Après quelques retouches, elle l’essaya à nouveau puis revint au salon où le tailleur et son assistante l’attendait.
- Je pense qu’on est bien au niveau ajustement. Elle est parfaite comme ça.
- Rien de plus normal, la personne qui l’a choisi, a un goût imparable, tonna la voix de Vincenzo, qui venait de les rejoindre.
Lucia eut un moment d’hésitation, qui pouvait bien être cette personne pour que les visages des couturiers soient aussi gênés.
- Oui, Mademoiselle Laure à fait un très bon choix, concéda l’assistante avant que son patron la reprenne du regard.

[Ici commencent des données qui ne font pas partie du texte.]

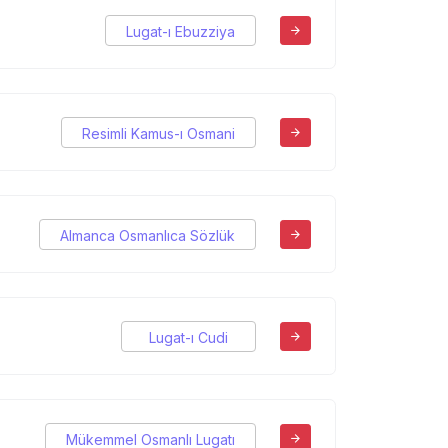
Lugat-ı Ebuzziya
Resimli Kamus-ı Osmani
Almanca Osmanlıca Sözlük
Lugat-ı Cudi
Mükemmel Osmanlı Lugatı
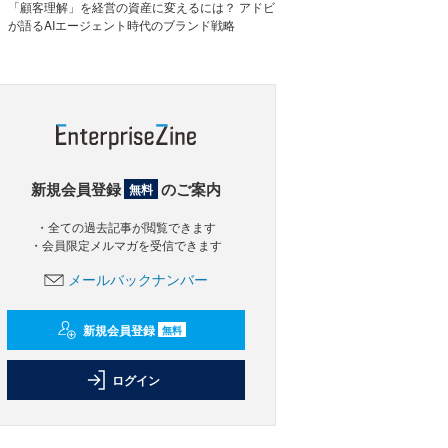
「顧客理解」を経営の資産に変えるには？ アドビ
が語るAIエージェント時代のブランド戦略
新規会員登録
のご案内
無料
・全ての過去記事が閲覧できます
・会員限定メルマガを受信できます
メールバックナンバー
新規会員登録
無料
ログイン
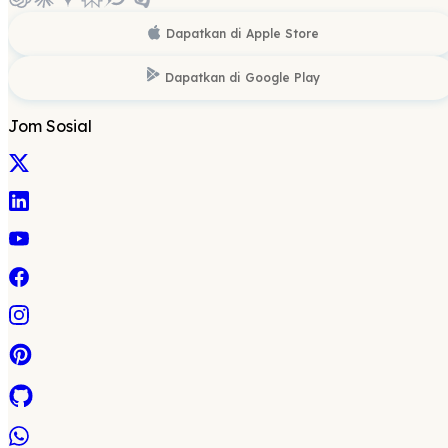
Dapatkan di
Apple Store
Dapatkan di
Google Play
Jom Sosial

- Puisque notre travail ici est terminé, on va vous laisser, firent-il avant de s’éclipser.
Lucia pensait savoir qui était cette Laure. Seulement pourquoi s’était-elle mêlée de ce qu’elle allait porter le jour de son mariage ? Était-ce une façon de marquer son territoire ? Ou juste de la provocation ? Quoi qu’il en soit, Lucia était en colère, elle n’avait qu’une envie, à cet instant, mettre en pièce ce chiffon et de rentrer chez-elle.